The Washington watchdog group said it also submitted a similar request to the DHS in June, but the agency, under Secretary Janet Napolitano, also has not responded.

“This new Obama amnesty program is an attack on the constitutional role of Congress and runs roughshod over existing immigration law,” said Judicial Watch President Tom Fitton.

“It is no surprise that the Obama administration doesn’t want to share the legal basis for this unilateral executive action and is violating Freedom of Information Act law to keep the American people in the dark,” he said.

“President Obama and his political appointees are abusing their offices with this new amnesty program. If the administration were confident about the legality of its actions, it wouldn’t be keeping secret the legal basis for President Obama’s extraordinary decision to unilaterally change the law.”

The AP reported thousands lined up starting yesterday to apply for the special status created by Obama.

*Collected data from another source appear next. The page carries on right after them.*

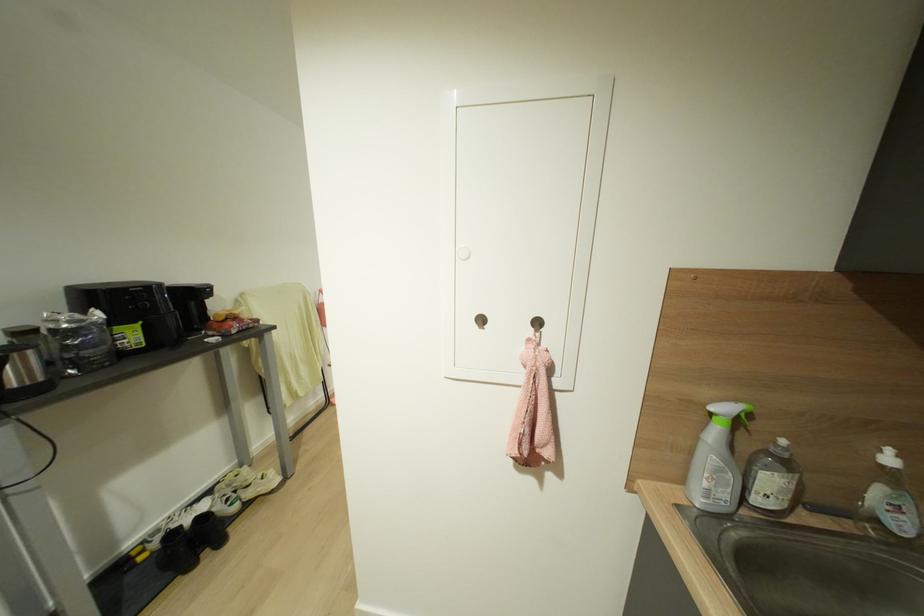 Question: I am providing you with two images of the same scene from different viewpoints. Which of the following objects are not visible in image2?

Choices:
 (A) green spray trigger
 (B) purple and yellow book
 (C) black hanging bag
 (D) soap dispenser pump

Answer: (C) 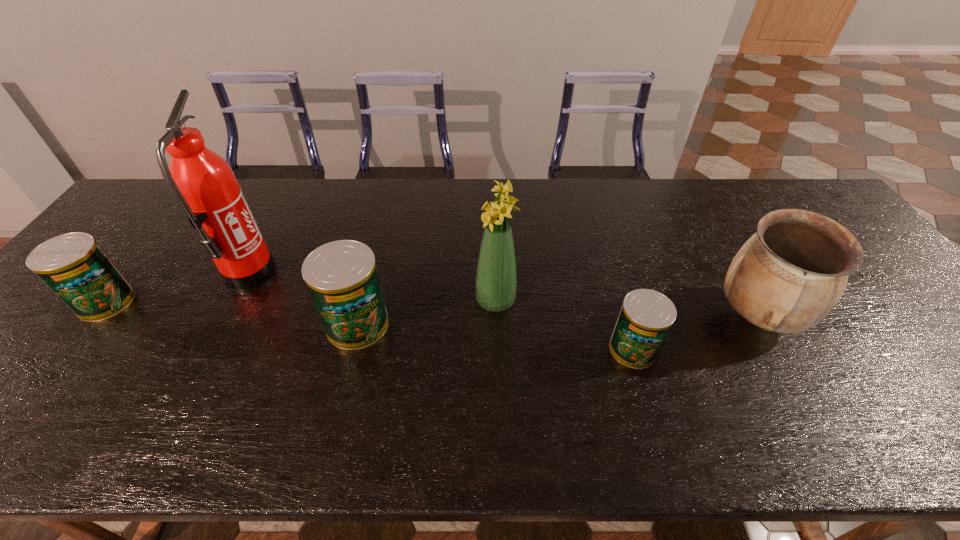 This screenshot has width=960, height=540. I want to click on the leftmost object, so click(76, 269).

This screenshot has height=540, width=960. In order to click on the fifth tallest object in this screenshot , I will do `click(76, 269)`.

Where is `the second can from right to left`? the second can from right to left is located at coordinates (342, 278).

Where is `the shortest can`? the shortest can is located at coordinates (646, 316).

This screenshot has width=960, height=540. I want to click on the rightmost can, so click(646, 316).

Locate an element on the screen. This screenshot has height=540, width=960. the second object from left to right is located at coordinates (203, 183).

Locate an element on the screen. This screenshot has width=960, height=540. the tallest object is located at coordinates (203, 183).

Locate an element on the screen. This screenshot has width=960, height=540. the second tallest object is located at coordinates (496, 280).

In order to click on bouquet in this screenshot , I will do `click(496, 280)`.

Find the location of a particular element. The width and height of the screenshot is (960, 540). the rightmost object is located at coordinates (789, 275). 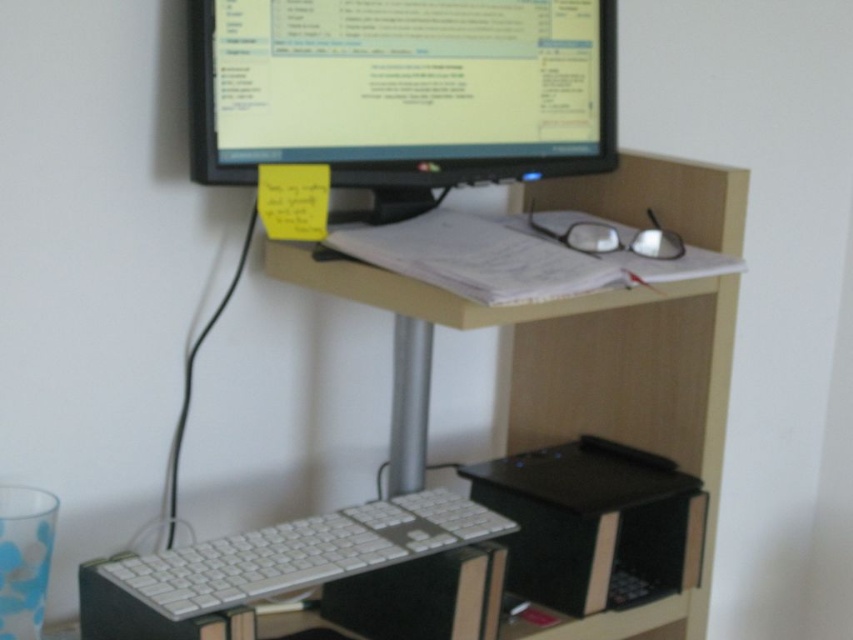 You are a photographer taking a picture of the workspace. You notice two points marked on the desk surface at coordinates point (314, 77) and point (363, 554). Which point is closer to the camera?

Point (314, 77) is further to the camera than point (363, 554), so the point closer to the camera is point (363, 554).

“It’s something I have been waiting for since I was two years old,” Bupendra Ram, a 25-year-old communications graduate student in Fullerton, Calif., told the AP. “This offers us an opportunity to fulfill the dreams I’ve had since I was a child.”

Obama’s maneuvers have been criticized by likely GOP presidential candidate Mitt Romney.

Observers note that the strategy is earning Obama support among the Latino population in the run up to the 2012 election. But members of Congress, who rejected similar plans earlier, said Obama simply sidestepped the legal process and created a backdoor amnesty.

In Arizona, which has taken a strong stand against illegal immigration, Gov. Jan Brewer took the issue into her own hands.

Brewer signed an executive order stating that participants in the federal program don’t qualify for state benefits and identification, such as a driver’s license. She emphasized Obama’s decree does not make illegal aliens legal and won’t entitle them to Arizona public benefits.